Why Accuracy Is Not Enough
Accuracy — the fraction of predictions the model got right — sounds like the obvious metric. But it breaks down whenever classes are imbalanced.
For e.g., a classifier that always predicts "not fraud" on a dataset where only 5% of cases are fraud will score 95% accuracy while catching zero fraud cases. It has learned nothing useful, yet its accuracy looks excellent. This is why we need metrics that look separately at different types of error.
Accuracy = (TP + TN) / Total — misleading when one class dominates. The real question is: which errors matter more for your problem?
The Confusion Matrix
Before the metrics, you need the four building blocks. For a binary classifier with a positive class (e.g., "fraud") and a negative class (e.g., "not fraud"):
| Predicted Positive | Predicted Negative | |
|---|---|---|
| Actually Positive | TP — True Positive | FN — False Negative (missed it) |
| Actually Negative | FP — False Positive (false alarm) | TN — True Negative |
- TP: model said positive, it was positive. Correct catch.
- FP: model said positive, it was negative. False alarm.
- FN: model said negative, it was positive. Missed case.

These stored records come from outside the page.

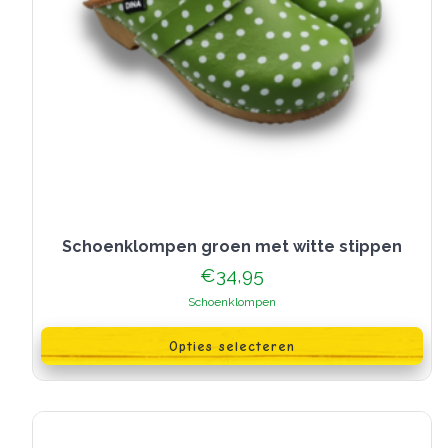
Schoenklompen groen met witte stippen
€
34,95
Schoenklompen
Dit
product
Opties selecteren
heeft
meerdere
variaties.
Deze
optie
kan
gekozen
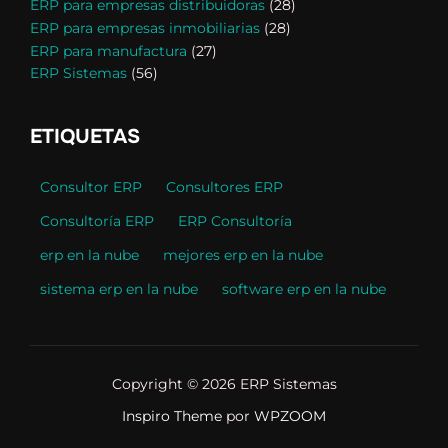
ERP para empresas distribuidoras
(28)
ERP para empresas inmobiliarias
(28)
ERP para manufactura
(27)
ERP Sistemas
(56)
ETIQUETAS
Consultor ERP
Consultores ERP
Consultoría ERP
ERP Consultoría
erp en la nube
mejores erp en la nube
sistema erp en la nube
software erp en la nube
Copyright © 2026 ERP Sistemas
Inspiro Theme
por
WPZOOM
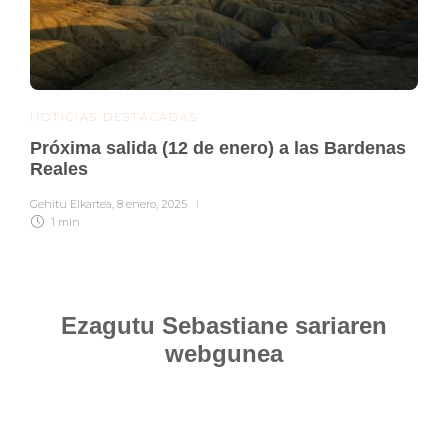
NOTICIAS DESTACADAS
Próxima salida (12 de enero) a las Bardenas
Reales
Gehitu Elkartea
,
8 enero, 2025
1 min
Ezagutu Sebastiane sariaren
webgunea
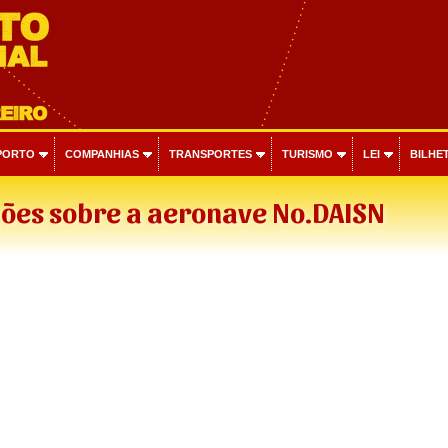
PORTO
COMPANHIAS
TRANSPORTES
TURISMO
LEI
BILHET
ões sobre a aeronave No.DAISN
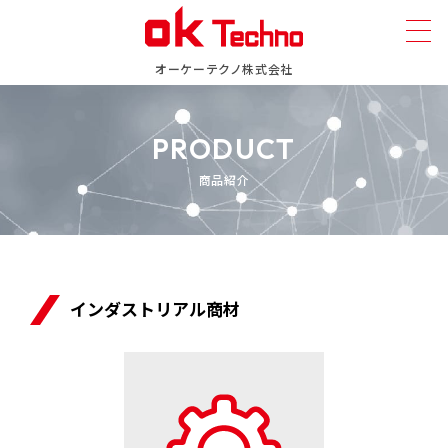
オーケーテクノ株式会社
PRODUCT
商品紹介
インダストリアル商材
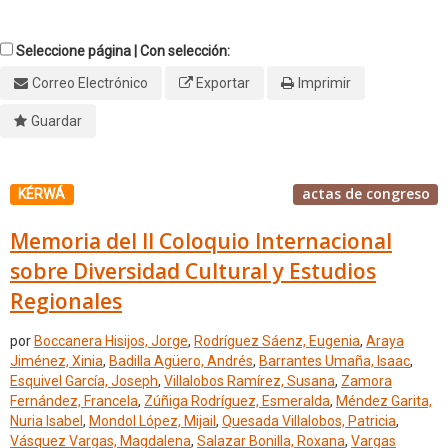
Seleccione página | Con selección:
Correo Electrónico
Exportar
Imprimir
Guardar
actas de congreso
KÉRWÁ
Memoria del II Coloquio Internacional
sobre Diversidad Cultural y Estudios
Regionales
por
Boccanera Hisijos, Jorge
,
Rodríguez Sáenz, Eugenia
,
Araya
Jiménez, Xinia
,
Badilla Agüero, Andrés
,
Barrantes Umaña, Isaac
,
Esquivel García, Joseph
,
Villalobos Ramírez, Susana
,
Zamora
Fernández, Francela
,
Zúñiga Rodríguez, Esmeralda
,
Méndez Garita,
Nuria Isabel
,
Mondol López, Mijail
,
Quesada Villalobos, Patricia
,
Vásquez Vargas, Magdalena
,
Salazar Bonilla, Roxana
,
Vargas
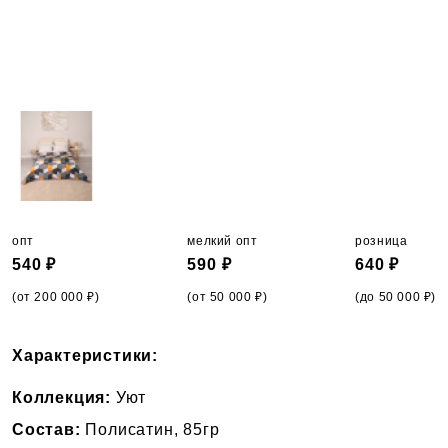
опт
мелкий опт
розница
540 ₽
590 ₽
640 ₽
(от 200 000 ₽)
(от 50 000 ₽)
(до 50 000 ₽)
Характеристики:
Коллекция:
Уют
Состав:
Полисатин, 85гр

- TN: model said negative, it was negative. Correct dismissal.
Every metric below is a ratio built from these four numbers.
A cancer screening model misses 40 actual cancer cases, labelling them as healthy. What type of error is this?
Precision and Recall
These two metrics capture the tradeoff between false alarms and missed cases.
Precision answers: of everything I flagged as positive, how many were actually positive?
Precision = TP / (TP + FP)
Recall (also called sensitivity) answers: of all the actual positives, how many did I catch?
Recall = TP / (TP + FN)
| Metric | Punishes | Use when… |
|---|---|---|
| Precision | False alarms (FP) | False positives are costly — e.g., spam filter blocking real emails |
| Recall | Missed cases (FN) | False negatives are costly — e.g., cancer screening, fraud detection |
For e.g., a fraud model flags 100 transactions as fraudulent; 80 are genuinely fraudulent and 20 are not. Precision = 80 / (80 + 20) = 80%. To know recall, you would need the total number of actual frauds in the dataset.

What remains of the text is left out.